# [PROBLEM STATEMENT]
Please return exactly the lines from the beginning of the listing up to and including the line with "07 August 2026", with no pictures.

# [EXTRACTED DATA]
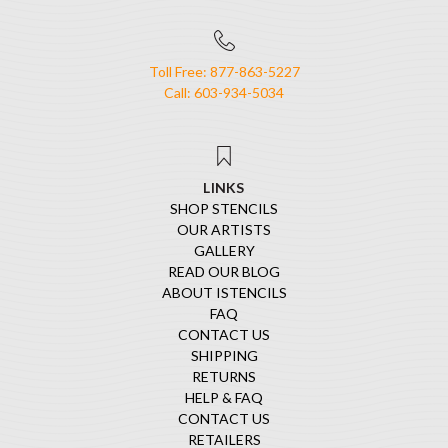
Toll Free: 877-863-5227
Call: 603-934-5034
LINKS
SHOP STENCILS
OUR ARTISTS
GALLERY
READ OUR BLOG
ABOUT ISTENCILS
FAQ
CONTACT US
SHIPPING
RETURNS
HELP & FAQ
CONTACT US
RETAILERS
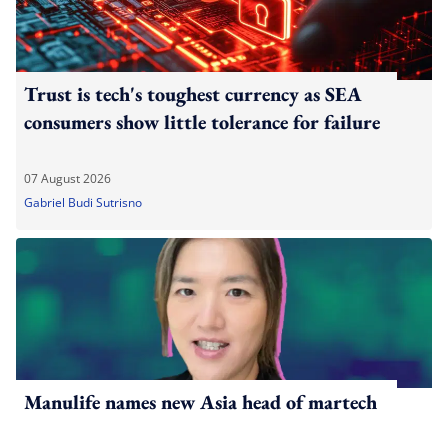
Trust is tech's toughest currency as SEA
consumers show little tolerance for failure
07 August 2026
Gabriel Budi Sutrisno
Manulife names new Asia head of martech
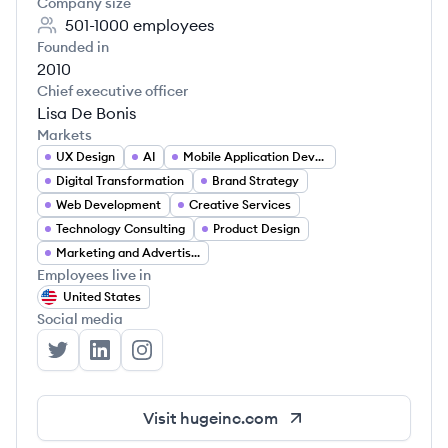
Company size
501-1000
employees
Founded in
2010
Chief executive officer
Lisa De Bonis
Markets
UX Design
AI
Mobile Application Developer
Digital Transformation
Brand Strategy
Web Development
Creative Services
Technology Consulting
Product Design
Marketing and Advertising
Employees live in
United States
Social media
Huge's Twitter
Huge's LinkedIn
Huge's Instagram
Visit
hugeinc.com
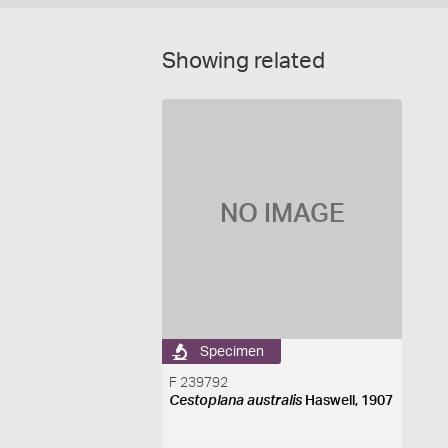
Showing related
NO IMAGE
Specimen
F 239792
Cestoplana australis
Haswell, 1907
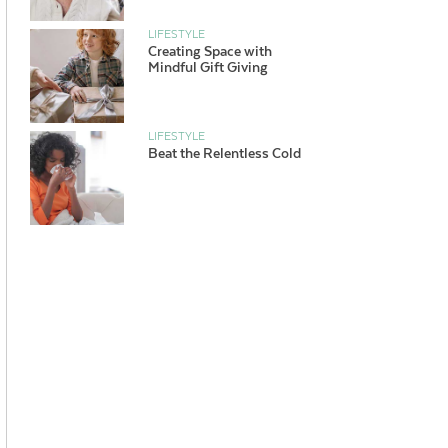
LIFESTYLE
Creating Space with
Mindful Gift Giving
LIFESTYLE
Beat the Relentless Cold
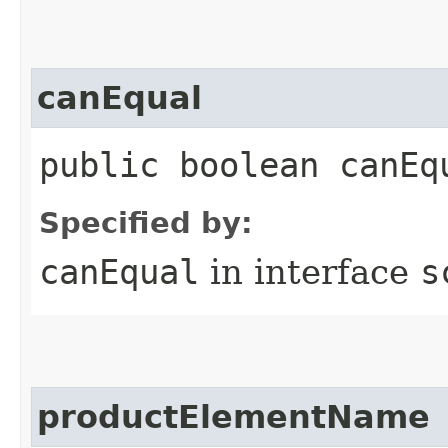
canEqual
public boolean canEq
Specified by:
canEqual
in interface
s
productElementName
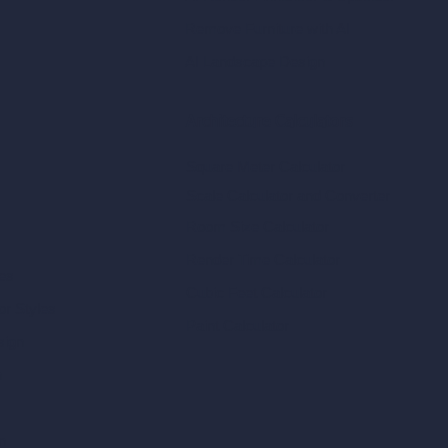
Remove Furniture with AI
AI Landscape Design
Architecture Calculators
Square Meter Calculator
Scale Calculator
and Converter
Room Size Calculator
Render Time Calculator
les
Cubic Feet Calculator
or Styles
Paint Calculator
sign
n
n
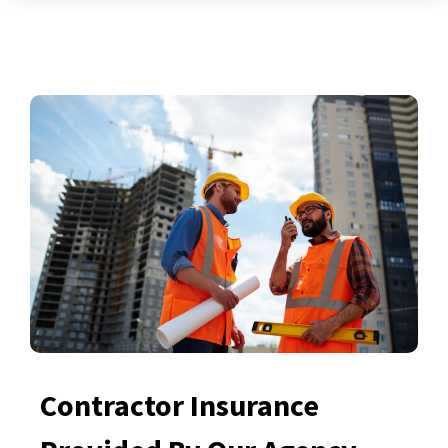
Contractor Insurance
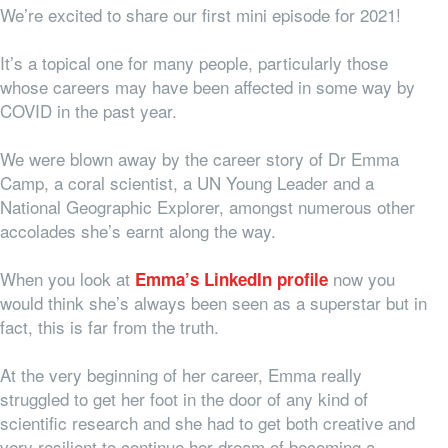
We’re excited to share our first mini episode for 2021!
It’s a topical one for many people, particularly those
whose careers may have been affected in some way by
COVID in the past year.
We were blown away by the career story of Dr Emma
Camp, a coral scientist, a UN Young Leader and a
National Geographic Explorer, amongst numerous other
accolades she’s earnt along the way.
When you look at
now you
Emma’s LinkedIn profile
would think she’s always been seen as a superstar but in
fact, this is far from the truth.
At the very beginning of her career, Emma really
struggled to get her foot in the door of any kind of
scientific research and she had to get both creative and
very resilient to continue her dream of becoming a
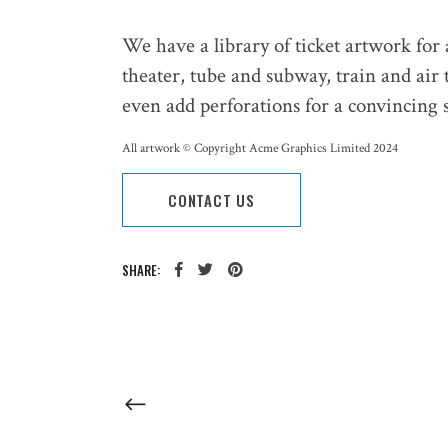
We have a library of ticket artwork for
theater, tube and subway, train and air 
even add perforations for a convincing s
All artwork © Copyright Acme Graphics Limited 2024
CONTACT US
SHARE:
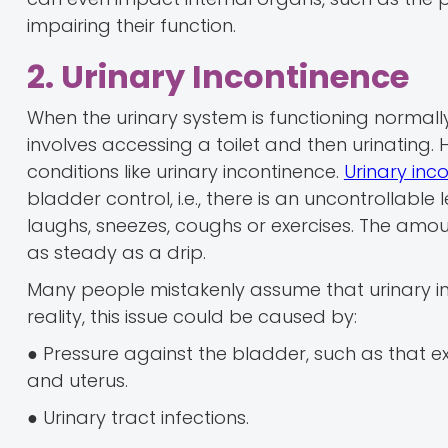
impairing their function.
2. Urinary Incontinence
When the urinary system is functioning normally
involves accessing a toilet and then urinating. 
conditions like urinary incontinence.
Urinary inc
bladder control, i.e., there is an uncontrollabl
laughs, sneezes, coughs or exercises. The amoun
as steady as a drip.
Many people mistakenly assume that urinary in
reality, this issue could be caused by:
● Pressure against the bladder, such as that 
and uterus.
● Urinary tract infections.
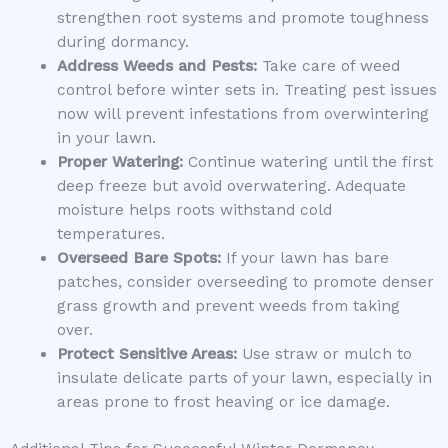
strengthen root systems and promote toughness
during dormancy.
Address Weeds and Pests:
Take care of weed
control before winter sets in. Treating pest issues
now will prevent infestations from overwintering
in your lawn.
Proper Watering:
Continue watering until the first
deep freeze but avoid overwatering. Adequate
moisture helps roots withstand cold
temperatures.
Overseed Bare Spots:
If your lawn has bare
patches, consider overseeding to promote denser
grass growth and prevent weeds from taking
over.
Protect Sensitive Areas:
Use straw or mulch to
insulate delicate parts of your lawn, especially in
areas prone to frost heaving or ice damage.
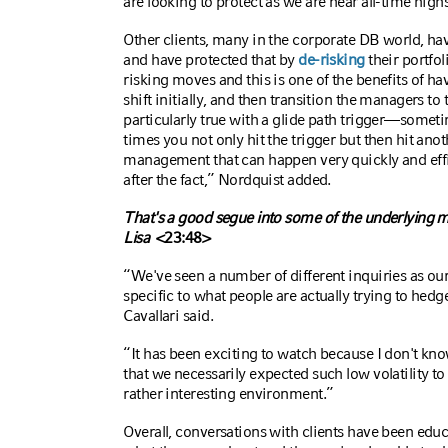
are looking to protect as we are near all-time high
Other clients, many in the corporate DB world, h
and have protected that by
de-risking
their portfo
risking moves and this is one of the benefits of hav
shift initially, and then transition the managers to 
particularly true with a glide path trigger—sometim
times you not only hit the trigger but then hit anoth
management that can happen very quickly and effi
after the fact,” Nordquist added.
That's a good segue into some of the underlying m
Lisa
<23:48>
“We've seen a number of different inquiries as ou
specific to what people are actually trying to hed
Cavallari said.
“It has been exciting to watch because I don't know
that we necessarily expected such low volatility to b
rather interesting environment.”
Overall, conversations with clients have been edu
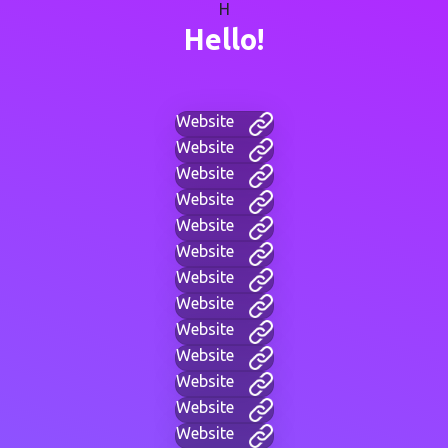
H
Hello!
Website
Website
Website
Website
Website
Website
Website
Website
Website
Website
Website
Website
Website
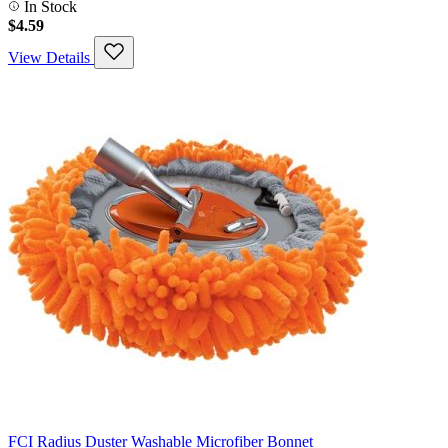
In Stock
$4.59
View Details
FCI Radius Duster Washable Microfiber Bonnet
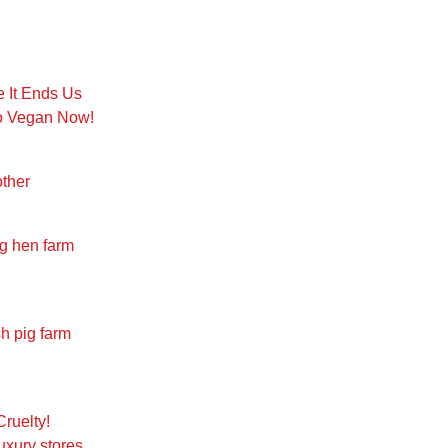
e It Ends Us
Go Vegan Now!
other
ng hen farm
sh pig farm
Cruelty!
uxury stores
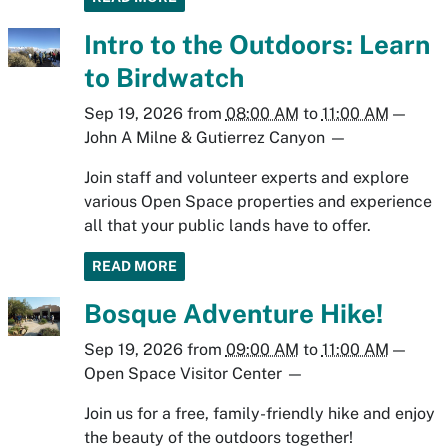
Intro to the Outdoors: Learn
to Birdwatch
Sep 19, 2026
from
08:00 AM
to
11:00 AM
—
John A Milne & Gutierrez Canyon
—
Join staff and volunteer experts and explore
various Open Space properties and experience
all that your public lands have to offer.
READ MORE
Bosque Adventure Hike!
Sep 19, 2026
from
09:00 AM
to
11:00 AM
—
Open Space Visitor Center
—
Join us for a free, family-friendly hike and enjoy
the beauty of the outdoors together!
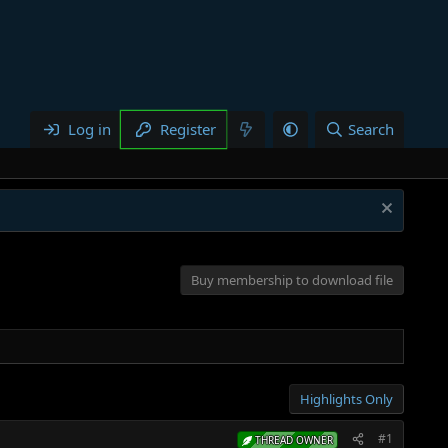
Log in
Register
Search
Buy membership to download file
Highlights Only
#1
THREAD OWNER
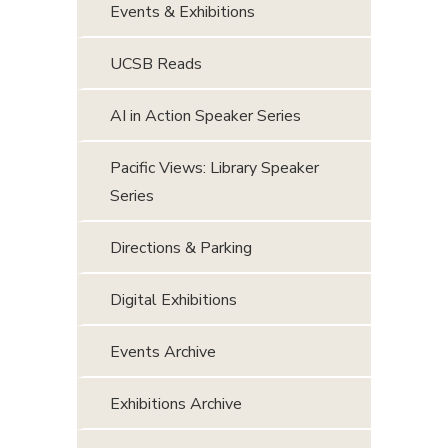
Events & Exhibitions
UCSB Reads
AI in Action Speaker Series
Pacific Views: Library Speaker
Series
Directions & Parking
Digital Exhibitions
Events Archive
Exhibitions Archive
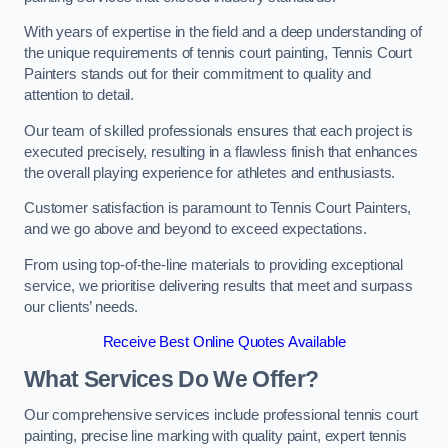
With years of expertise in the field and a deep understanding of
the unique requirements of tennis court painting, Tennis Court
Painters stands out for their commitment to quality and
attention to detail.
Our team of skilled professionals ensures that each project is
executed precisely, resulting in a flawless finish that enhances
the overall playing experience for athletes and enthusiasts.
Customer satisfaction is paramount to Tennis Court Painters,
and we go above and beyond to exceed expectations.
From using top-of-the-line materials to providing exceptional
service, we prioritise delivering results that meet and surpass
our clients’ needs.
Receive Best Online Quotes Available
What Services Do We Offer?
Our comprehensive services include professional tennis court
painting, precise line marking with quality paint, expert tennis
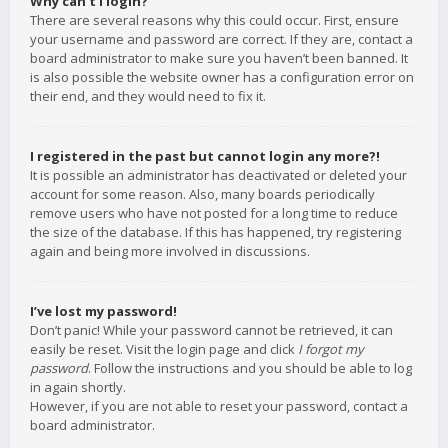
Why can’t I login?
There are several reasons why this could occur. First, ensure
your username and password are correct. If they are, contact a
board administrator to make sure you haven’t been banned. It
is also possible the website owner has a configuration error on
their end, and they would need to fix it.
I registered in the past but cannot login any more?!
It is possible an administrator has deactivated or deleted your
account for some reason. Also, many boards periodically
remove users who have not posted for a long time to reduce
the size of the database. If this has happened, try registering
again and being more involved in discussions.
I’ve lost my password!
Don’t panic! While your password cannot be retrieved, it can
easily be reset. Visit the login page and click
I forgot my
password
. Follow the instructions and you should be able to log
in again shortly.
However, if you are not able to reset your password, contact a
board administrator.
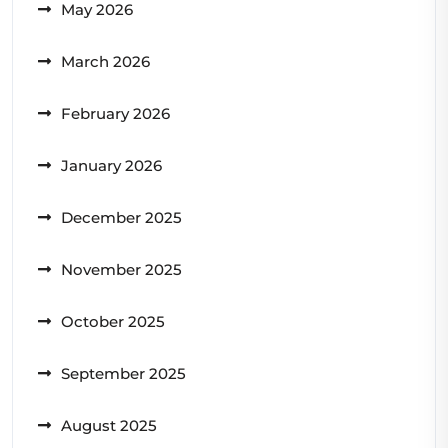
May 2026
March 2026
February 2026
January 2026
December 2025
November 2025
October 2025
September 2025
August 2025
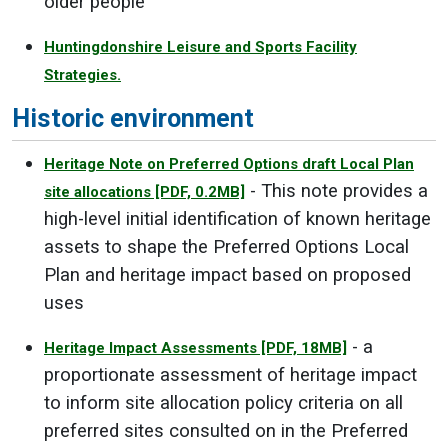
older people
Huntingdonshire Leisure and Sports Facility
Strategies.
Historic environment
Heritage Note on Preferred Options draft Local Plan
- This note provides a
site allocations
[PDF, 0.2MB]
high-level initial identification of known heritage
assets to shape the Preferred Options Local
Plan and heritage impact based on proposed
uses
- a
Heritage Impact Assessments
[PDF, 18MB]
proportionate assessment of heritage impact
to inform site allocation policy criteria on all
preferred sites consulted on in the Preferred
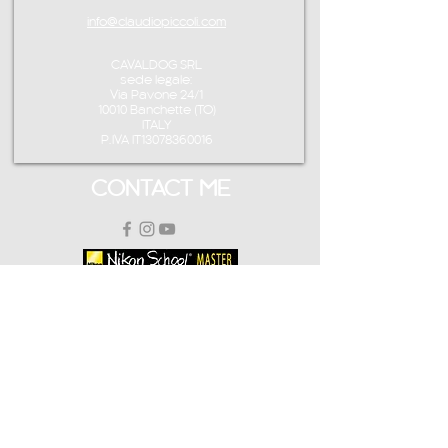
info@claudiopiccoli.com
CAVALDOG SRL
sede legale:
Via Pavone 24/1
10010 Banchette (TO)
ITALY
P.IVA IT13078360016
CONTACT ME
info@claudiopiccoli.com
+39 3921956278
CAVALDOG SRL
sede legale:
Via Pavone 24/1
10010 Banchette (TO)
ITALY
CAVALDOG SRL -
P.IVA IT13078360016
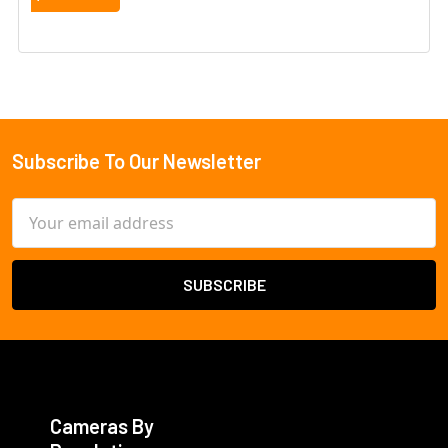
Subscribe To Our Newsletter
Footer
Email
Address
Cameras By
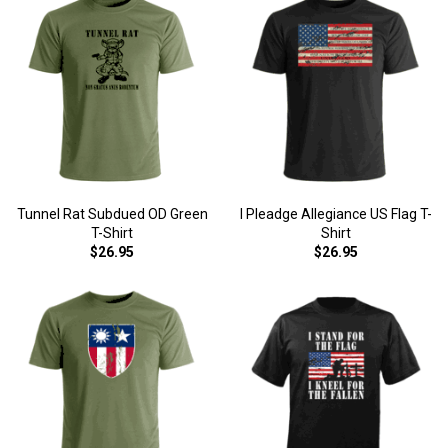
Tunnel Rat Subdued OD Green
I Pleadge Allegiance US Flag T-
T-Shirt
Shirt
$26.95
$26.95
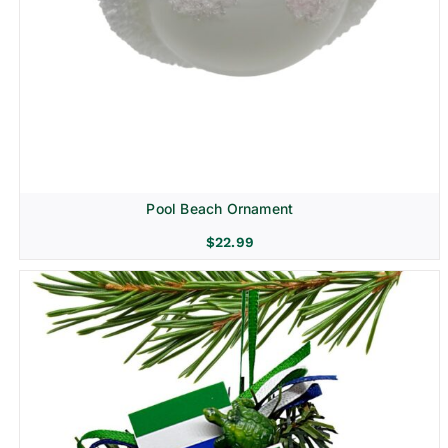
Pool Beach Ornament
$
22.99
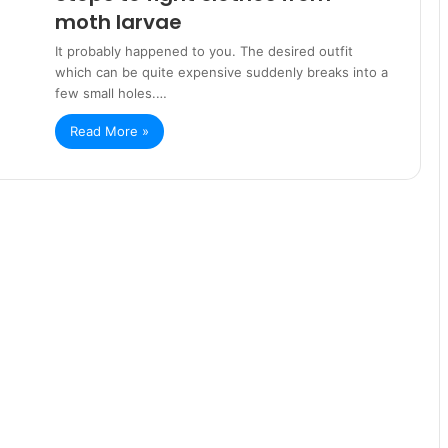
moth larvae
It probably happened to you. The desired outfit
which can be quite expensive suddenly breaks into a
few small holes.…
Read More »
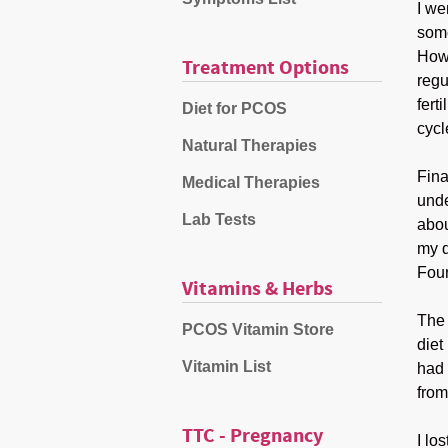
I we
some
Howe
Treatment Options
regu
fert
Diet for PCOS
cycl
Natural Therapies
Fina
Medical Therapies
unde
Lab Tests
abou
my d
Foun
Vitamins & Herbs
The 
PCOS Vitamin Store
diet
Vitamin List
had 
from
TTC - Pregnancy
I lo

# [EXERCISE SOLUTION]
Toll Free: 877-863-5227
Call: 603-934-5034
LINKS
SHOP STENCILS
OUR ARTISTS
GALLERY
READ OUR BLOG
ABOUT ISTENCILS
FAQ
CONTACT US
SHIPPING
RETURNS
HELP & FAQ
CONTACT US
RETAILERS
Trust is tech's toughest currency as SEA
consumers show little tolerance for failure
07 August 2026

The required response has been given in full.